Introducing predictive modelling
The breakneck speed at which the social media and Internet of Things have grown is reflected in the huge silos of data humans generate. The data about where we live, where we come from, what we like, what we buy, how much money we spend, where we travel, and so on. Whenever we interact with a social media or Internet of Things website, we leave a trail, which these websites gleefully log as their data. Every time you buy a book at Amazon, receive a payment through PayPal, write a review on Yelp, post a photo on Instagram, do a check-in on Facebook, apart from making business for these websites, you are creating data for them.

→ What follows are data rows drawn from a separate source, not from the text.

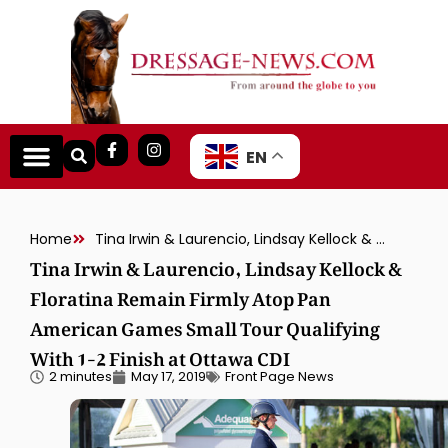
EN
Home
Tina Irwin & Laurencio, Lindsay Kellock & Floratina Remain Firmly Atop Pan American Games Small Tour Qualifying With 1-2 Finish at Ottawa CDI
Tina Irwin & Laurencio, Lindsay Kellock &
Floratina Remain Firmly Atop Pan
American Games Small Tour Qualifying
With 1-2 Finish at Ottawa CDI
2 minutes
May 17, 2019
Front Page News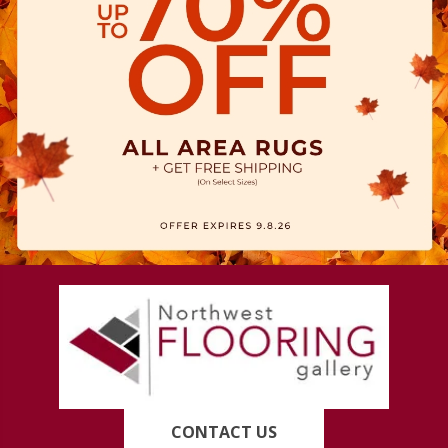
CONTACT US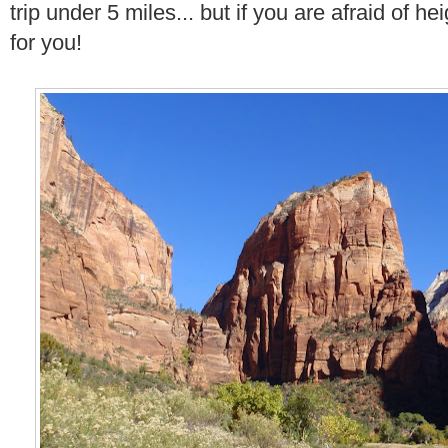
trip under 5 miles... but if you are afraid of hei
for you!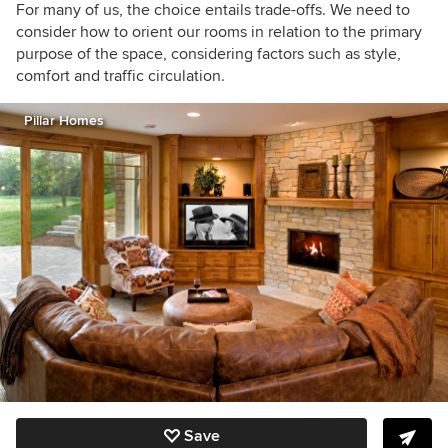
For many of us, the choice entails trade-offs. We need to
consider how to orient our rooms in relation to the primary
purpose of the space, considering factors such as style,
comfort and traffic circulation.
Pillar Homes
Save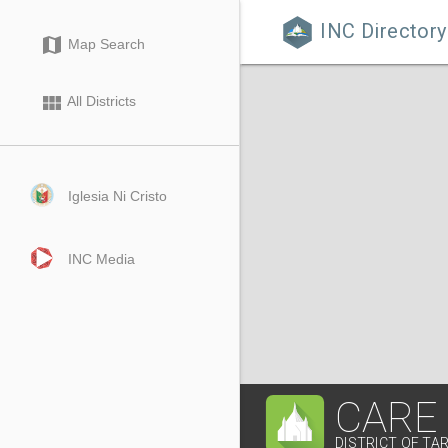
INC Directory

map
Map Search
view_module
All Districts
Iglesia Ni Cristo
INC Media
CARE
DISTRICT OF TA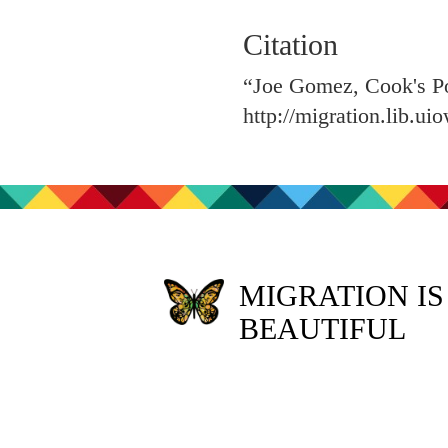
Citation
“Joe Gomez, Cook's Po
http://migration.lib.u
MIGRATION IS
BEAUTIFUL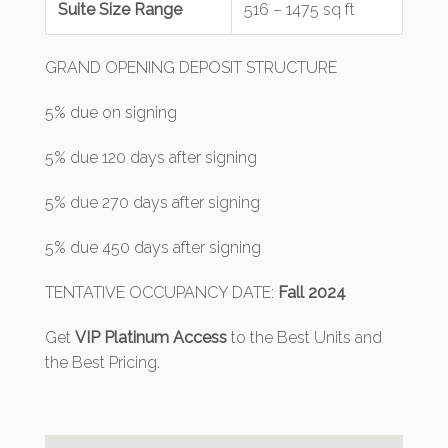
Suite Size Range
516 – 1475 sq ft
GRAND OPENING DEPOSIT STRUCTURE
5% due on signing
5% due 120 days after signing
5% due 270 days after signing
5% due 450 days after signing
TENTATIVE OCCUPANCY DATE:
Fall 2024
Get
VIP Platinum Access
to the Best Units and
the Best Pricing.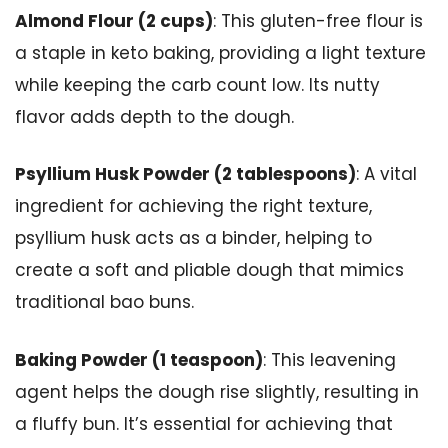
Almond Flour (2 cups)
: This gluten-free flour is
a staple in keto baking, providing a light texture
while keeping the carb count low. Its nutty
flavor adds depth to the dough.
Psyllium Husk Powder (2 tablespoons)
: A vital
ingredient for achieving the right texture,
psyllium husk acts as a binder, helping to
create a soft and pliable dough that mimics
traditional bao buns.
Baking Powder (1 teaspoon)
: This leavening
agent helps the dough rise slightly, resulting in
a fluffy bun. It’s essential for achieving that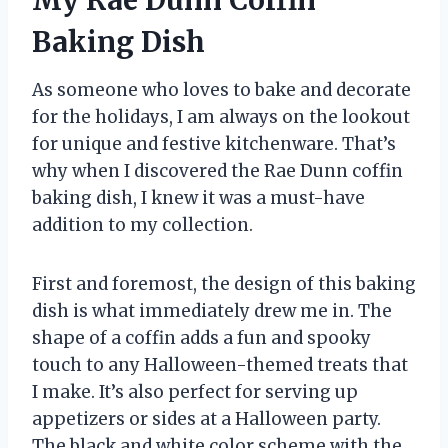
Baking Dish
As someone who loves to bake and decorate
for the holidays, I am always on the lookout
for unique and festive kitchenware. That’s
why when I discovered the Rae Dunn coffin
baking dish, I knew it was a must-have
addition to my collection.
First and foremost, the design of this baking
dish is what immediately drew me in. The
shape of a coffin adds a fun and spooky
touch to any Halloween-themed treats that
I make. It’s also perfect for serving up
appetizers or sides at a Halloween party.
The black and white color scheme with the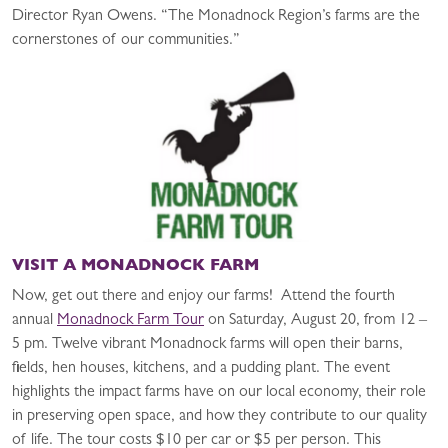
Director Ryan Owens. “The Monadnock Region’s farms are the
cornerstones of our communities.”
VISIT A MONADNOCK FARM
Now, get out there and enjoy our farms! Attend the fourth
annual
Monadnock Farm Tour
on Saturday, August 20, from 12 –
5 pm. Twelve vibrant Monadnock farms will open their barns,
fields, hen houses, kitchens, and a pudding plant. The event
highlights the impact farms have on our local economy, their role
in preserving open space, and how they contribute to our quality
of life. The tour costs $10 per car or $5 per person. This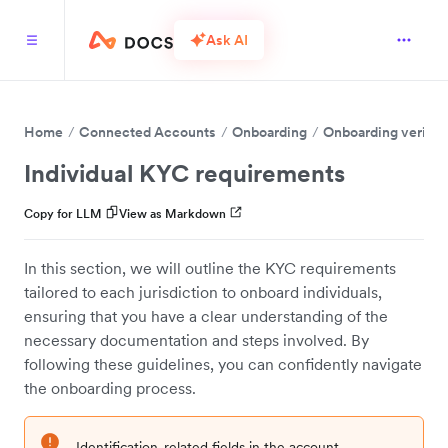
Ask AI
Home
Connected Accounts
Onboarding
Onboarding verific
Individual KYC requirements
Copy for LLM
View as Markdown
In this section, we will outline the KYC requirements
tailored to each jurisdiction to onboard individuals,
ensuring that you have a clear understanding of the
necessary documentation and steps involved. By
following these guidelines, you can confidently navigate
the onboarding process.
Identification-related fields in the account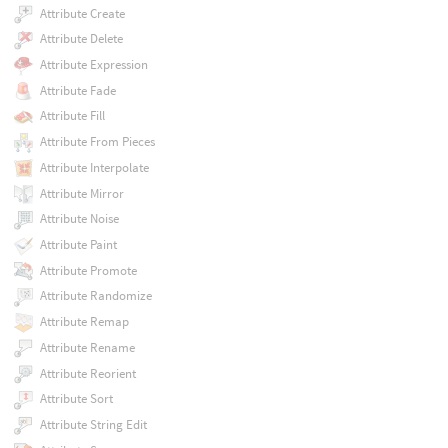
Attribute Create
Attribute Delete
Attribute Expression
Attribute Fade
Attribute Fill
Attribute From Pieces
Attribute Interpolate
Attribute Mirror
Attribute Noise
Attribute Paint
Attribute Promote
Attribute Randomize
Attribute Remap
Attribute Rename
Attribute Reorient
Attribute Sort
Attribute String Edit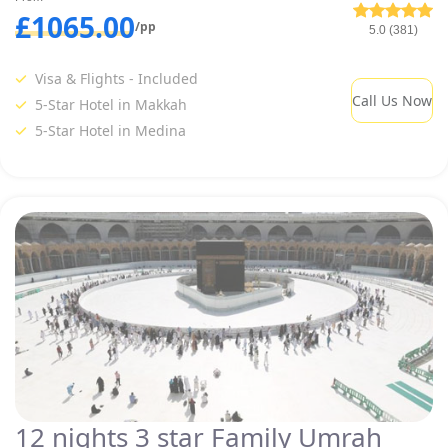
£1065.00
/pp
5.0 (381)
Visa & Flights - Included
Call Us Now
5-Star Hotel in Makkah
5-Star Hotel in Medina
12 nights 3 star Family Umrah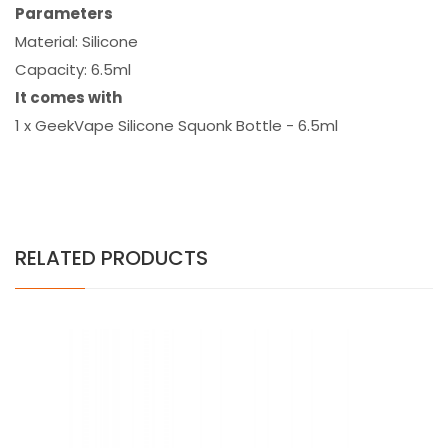
Parameters
Material: Silicone
Capacity: 6.5ml
It comes with
1 x GeekVape Silicone Squonk Bottle - 6.5ml
RELATED PRODUCTS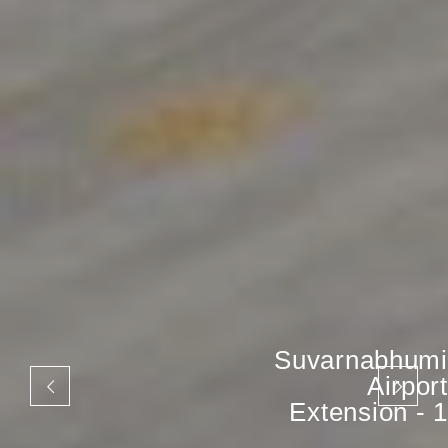
Suvarnabhumi
Airport
Extension - 1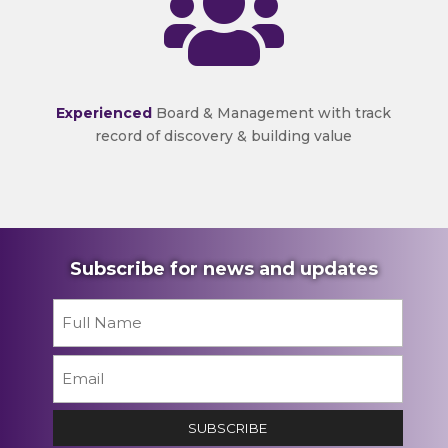

Experienced
Board & Management with track
record of discovery & building value
Subscribe for news and updates
Name
*
First
Email
*
SUBSCRIBE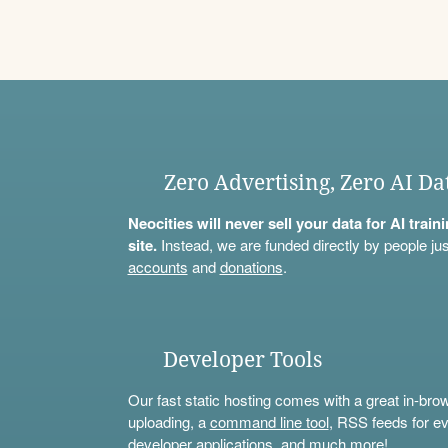
Zero Advertising, Zero AI Da
Neocities will never sell your data for AI trai
site.
Instead, we are funded directly by people jus
accounts
and
donations
.
Developer Tools
Our fast static hosting comes with a great in-bro
uploading, a
command line tool
, RSS feeds for ev
developer applications, and much more!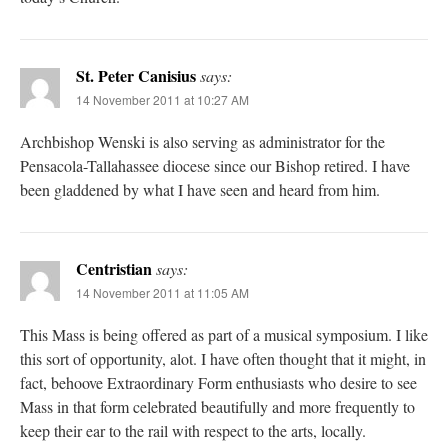
St. Peter Canisius
says:
14 November 2011 at 10:27 AM
Archbishop Wenski is also serving as administrator for the
Pensacola-Tallahassee diocese since our Bishop retired. I have
been gladdened by what I have seen and heard from him.
Centristian
says:
14 November 2011 at 11:05 AM
This Mass is being offered as part of a musical symposium. I like
this sort of opportunity, alot. I have often thought that it might, in
fact, behoove Extraordinary Form enthusiasts who desire to see
Mass in that form celebrated beautifully and more frequently to
keep their ear to the rail with respect to the arts, locally.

Scope of predictive modelling
Predictive modelling is an ensemble of statistical algorithms coded in a statistical tool, which when applied on historical data, outputs a mathematical function (or equation). It can in-turn be used to predict outcomes based on some inputs (on which the model operates) from the future to drive a goal in business context or enable better decision making in general.
To understand what predictive modelling entails, let us focus on the phrases highlighted previously.
Ensemble of statistical algorithms
Statistics are important to understand data. It tells volumes about the data. How is the data distributed? Is it centered with little variance or does it varies widely? Are two of the variables dependent on or independent of each other? Statistics helps us answer these questions. This book will expect a basic understanding of basic statistical terms, such as mean, variance, co-variance, and correlation. Advanced terms, such as hypothesis testing, Chi-Square tests, p-values, and so on will be explained as and when required. Statistics are the cog in the wheel called model.
Algorithms, on the other hand, are the blueprints of a model. They are responsible for creating mathematical equations from the historical data. They analyze the data, quantify the relationship between the variables, and convert it into a mathematical equation. There is a variety of them: Linear Regression, Logistic Regression, Clustering, Decision Trees, Time-Series Modelling, Naïve Bayes Classifiers, Natural Language Processing, and so on. These models can be classified under two classes:
- Supervised algorithms: These are the algorithms wherein the historical data has an output variable in addition to the input variables. The model makes use of the output variables from historical data, apart from the input variables. The examples of such algorithms include Linear Regression, Logistic Regression, Decision Trees, and so on.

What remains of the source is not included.